Quibbling over the threshold is meaningless as long as the same threshold is being applied across the league (by the statistician). All that matters, for the purposes of the discussion, is our standing relative to other teams (the ranking not the absolute number of drops). If you want to increase the official drop stat for us by 25%, then you are going to be increasing it for all teams by 25%. No matter how you slice it, drops are hurting us less than the average team (this year, so far).
Even our poor drops rank lasy year was nowhere near as bad as people liked to claim. It wasn't worst, let alone worst by far. In fact 5-6 less drops on the year and we move to slightly above average last year.
I guess what I am saying is that all teams suffer from drops.
I'm not saying that dropped passes don't impact every team. Of course they do. In fact, I actually think (from what I've seen) that drops in general have gone down significantly from last year.
I still think that any one receiver having games or stretches of games with multiple dropped passes is unacceptable though. Who knows how the KC game would have turned out, offensively, had there not been so many dropped passes early on. We cannot effectively describe how debilitating dropped passes are to a drive and to the offense's morale.
I also don't necessarily agree with your perception that we drop more balls than other teams based on watching other teams (last year maybe but even then it wasn't a stark difference). I see a ton of drops watching other games. Sure, they are primarily noticeable on bad teams and with bad WRs, but even the great teams suffer from them. It is just that when you drop a 10 yard pass on 2nd and 8 and then complete a 10 yard pass on 3rd and 8, no one remembers the drop. If you drop a 10 yard pass on 2nd and 8, then go deep and miss on 3rd and 8 and punt, then everyone says "man that dropped killed us."
But I do agree with you that there is very little evidence that Cam Cameron can coordinate a successful passing offense. The reason why the Ravens are so successful in the passing game at home is because Cam Cameron is not controlling the offense at home; Flacco is. When Cam gets the reins back on the road they return to the Ravens passing game of old, a la Jacksonville and Seattle last year.

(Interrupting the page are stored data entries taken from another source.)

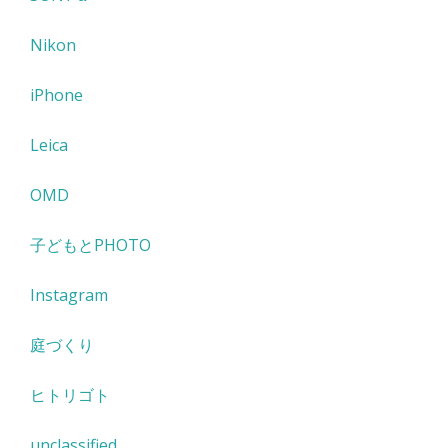
Nikon
iPhone
Leica
OMD
子どもとPHOTO
Instagram
庭づくり
ヒトリゴト
unclassified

We pass the ball 12th most often. And ahead of us are several teams that pass more purely because they are almost always behind. There are two teams with winning records that pass more than we do: Atlanta and Indy. There are two teams with .500 records that pass more than we do. There are 7 teams with losing records that pass more than we do.
In terms of Yards per pass attempt, we rank tied-14th with Oakland. There are 8 teams with winning records, 3 teams with .500 records, and 2 teams with losing records ahead of us.